Speak for yourself. I'm a Londoner and I chat with strangers all the time. I'm also one of those people who loves babies, I often times smile at them without bothering to get permission. That's it, though, I know from MN not to play peek-a-boo or pat head/reciprocate an outstreched hand.

Costaflyby11 · 28/06/2016 05:17

Apple - I don't think it's that op or anyone commenting think this particular lady was trying to kidnap her DC (although stranger things have happened) I think it the fact that it was a strange thing to do without communicating with the op at all, and also more worryingly that her DC just happily toddled off with her, Children should have some sense of stranger danger as unfortunately children are still taken from their parents in public places by people that aren't wearing a big 'kidnapper' sign, it was only a few weeks ago that 2 young girls took a toddler away from its mum, i honestly despair that people are suggesting this is not something kids should be taught!

I'm not suggesting they should be terrified of strangers, but a basic knowledge of not going off with people they don't know is a must in my opinion!

Costaflyby11 · 28/06/2016 05:18

Also there a big difference between smiling and 'peek a booing' with a kid and physically leading them off somewhere...obviously! Hmm

AppleSetsSail · 28/06/2016 05:34

Costa 'traditional' kidnappings e.g. a stranger leading a child off while her parents are distracted account for a vanishing small fraction of child abductions. Children who go missing are overwhelmingly taken by someone they know (and indeed often a family member).

TheStoic · 28/06/2016 05:45

That's it, though, I know from MN not to play peek-a-boo or pat head/reciprocate an outstreched hand.

There's always one who can't fully grasp the original concept, and has to compare two completely different scenarios. Usually, ironically, the same one accusing others of reacting hysterically.

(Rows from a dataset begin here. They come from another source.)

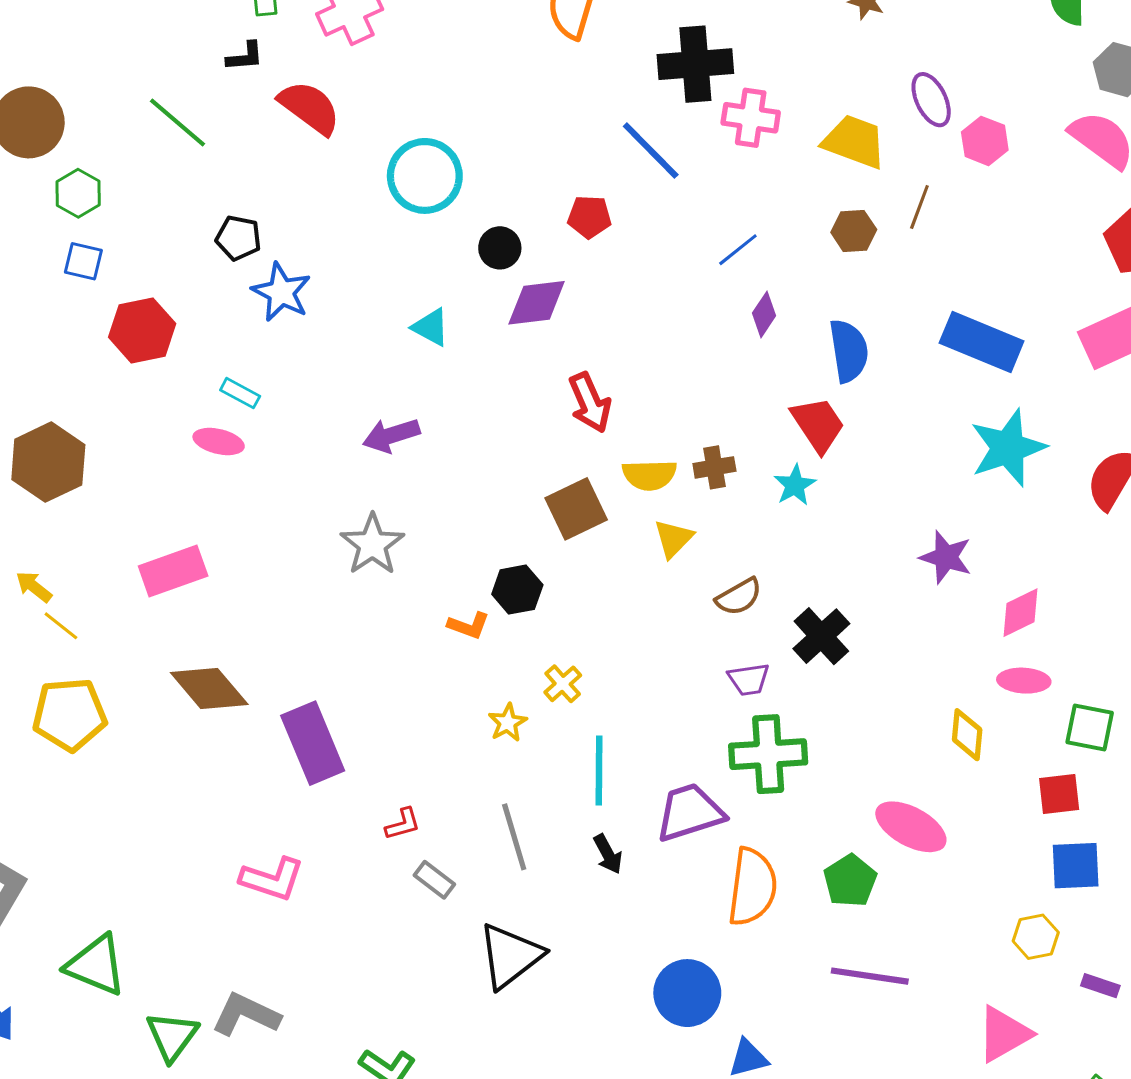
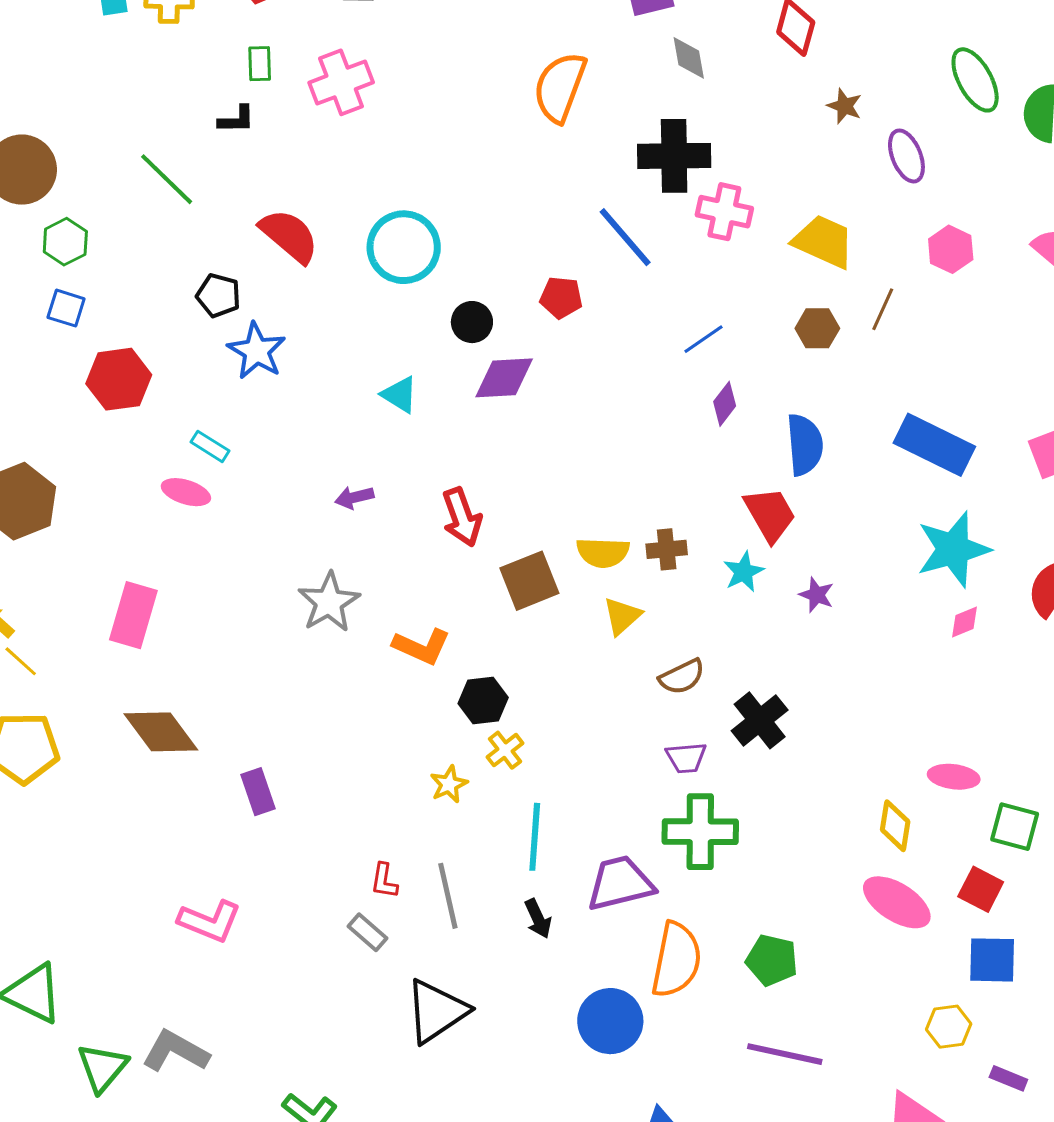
purple ellipse: (931, 100) -> (906, 156), moved
red semicircle: (310, 107) -> (289, 236), moved
red arrow: (590, 403) -> (462, 517), moved
purple arrow: (391, 435) -> (354, 497), size x0.7
purple star: (946, 557) -> (817, 595), moved, size x0.7
pink rectangle: (173, 571) -> (133, 615), turned -58
black hexagon: (517, 590) -> (483, 700), moved
pink diamond: (1021, 613) -> (964, 622), moved, size x0.7
orange L-shape: (469, 625) -> (422, 646), moved, size x1.4
purple rectangle: (313, 743) -> (258, 792), size x0.6
red square: (1059, 794) -> (981, 889), turned 30
red L-shape: (403, 824) -> (384, 881), moved, turned 111
pink ellipse: (911, 827) -> (897, 902), moved
green pentagon: (850, 881) -> (772, 960), turned -30
blue circle: (687, 993) -> (610, 1021), moved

AppleSetsSail · 28/06/2016 05:54

Oops, I was responding to the post about people not talking to each other in the SE! Sorry for deviating Stoic, I'm going to have a firm word with myself now. Wink

kawliga · 28/06/2016 05:56

OP, you are allowed to be unreasonable and rude to strangers who take your child by the hand and lead her away from her mother. As a mother, being polite and reasonable to strangers is not your highest priority.

You have ONE job, and that's to keep your child safe. Please, go ahead and be as unreasonable and rude as possible to creepy feckers, they deserve it. Whether they were trying to help or not is completely irrelevant.

Costaflyby11 · 28/06/2016 06:00

If you read my original post you would see that I agree, a stranger walking off with your child is unlikely but it does happen, like I said only the other week a little boy was lead away from its mum in a busy area and taken, the same as many other famous cases over the years! Unusual but does happen!

as a parent i am not going to sit back and just 'hope' my child doesn't get taken I am going to make sure my child knows that if someone tries to take him it is not ok and to kick up a fuss! As far as I'm concerned you'd have to be insane to think It was ok to lead a child you didn't know off somewhere!

And yes you seem to have purposely missed the original point of course playing peek a boo and smiling at a child is totally different!

kawliga · 28/06/2016 06:03

a vanishing small fraction of child abductions

Oh, that's alright then, if it's only a small fraction of abductions. And anyway, what the actual fuck has abduction got to do with it? I will not let a stranger take my child away, even if she's not an abductor and has never hurt a fly and means only to help.

If you are feeling kind and helpful, smile and play peekaboo, ok? Wave your hand and make friendly noises and be done. Don't take the child by the hand and walk away from the mother ffs.